On May 13, 1983, it was reported that New York Department Stores would be reopening in the following month of two of the stores that the Barkers chain had closed on the Island in January of that year. These would be a store in the Yauco shopping center, and another in the shopping center Los Dominicos, in Levittown, 32,250 square feet and 40,000 square feet, respectively. With the reopening of the stores, according to Rafael Pérez, then assistant vice president of finance for the NYDS, these would create around 100 new jobs, in addition to the 700 it already had with another 8 branches and a central warehouse that operated in Puerto Nuevo on the Island. The new stores were purchased at auction in New York City, where Barkers had filed for bankruptcy in January of that year for financial reasons. New York Department Stores paid approximately $500,000 for their equipment and the leasing rights to the shopping centers where they are located. Pérez also said that in the Yauco and Levittown stores, the NYDS would maintain the central cashier system that Barkers used, as well as some additional cashiers in various departments, as was the concept used in its other stores. The manager of the Yauco store would be Luis Muñiz and that of Levittown, Antonio Picón. The chain at the time had stores in San Juan, Caguas, Santurce, Río Piedras, Bayamón, Guaynabo, Arecibo, and Mayagüez.

=== Acquisitions, and dissolution ===
On September 8, 1987, it was announced that To-Fitness of Bay Harbour Island near Miami, a health food company, said it would buy New York Department Stores of Puerto Rico for $8.5 million cash and expand the chain in coming years. To-Fitness said it planned to open To-Fitness boutiques, featuring the company's food products, in each store. To-Fitness marketed a multigrain bread, pasta products and instant yogurt shakes. New York Department Stores operated 10 stores in Puerto Rico at the time, with reported revenues of $42 million for fiscal 1987. To-Fitness also said that Ronald J. DeFusco, former chief executive officer of Spartan-Atlantic Stores, would become chairman of the chain. The acquisition was subject to approval by New York Department Stores shareholders.
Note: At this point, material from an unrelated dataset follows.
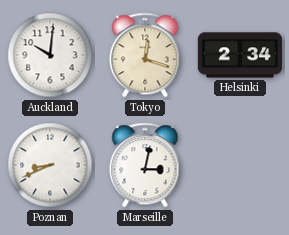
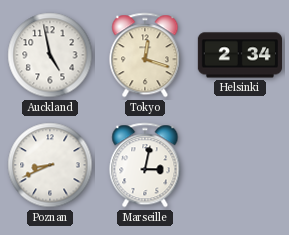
Auckland: 10:01 -> 4:58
On August 2, 1988, investors would buy the New York Department Stores and another chain of stores Seedman's. The New York Department Stores of Puerto Rico Inc., Santurce Realty Inc. and Seedman's of Puerto Rico transferred 100% of their shares to the company, NYTSA Acquisition, effective last July 29. Ronald De Fusco, one of the largest investors in the acquisition, had been appointed to chair the board of directors. De Fusco had more than thirty years of experience in the retail merchandise business. De Fusco said he hoped to give the new members of the management team the opportunity to invest in the new firm. He informed that this team would be primarily composed of current members and executives of the acquired companies. Michael Hess, the former president of Seedman's, would serve as president, and Miguel Delgado, former executive vice president of New York Department Stores, would serve as executive vice president and chief financial officer. It was said that the largest investor in the transaction, other than De Fusco, was Investcorp, an international investment bank with offices in London, New York City and Bahrain, in the Middle East. Investcorp typically acted as a financial partner for corporate and real estate acquisitions.
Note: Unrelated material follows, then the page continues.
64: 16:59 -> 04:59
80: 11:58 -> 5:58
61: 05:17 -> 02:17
On May 4, 1994, Melville Corp.'s Marshalls unit agreed to acquire most of Investcorp's New York Department Stores of Puerto Rico Inc., credit-rating companies said the day earlier. Melville was based in Rye, New York. Richard Posner, executive vice president of Credit Exchange in New York, said at the time the agreement in principle between Investcorp and Marshalls, a department store chain, was signed the week before. Posner said the agreement covered all but one of Investcorp's Puerto Rico stores. Terms weren't disclosed. Investcorp owned about 16 midsize department stores in Puerto Rico, said James Rice, a credit analyst at Bernard Sands' Credit Consultancy, who also reported the purchase agreement. Most of the stores bought by the Melville Corp. would be converted into Marshalls stores or closed.

On October 26, 1995, Investcorp went on to mention that the New York Department Stores chain in Puerto Rico did so badly Investcorp gave up hope of recovery and returned the original investment to clients.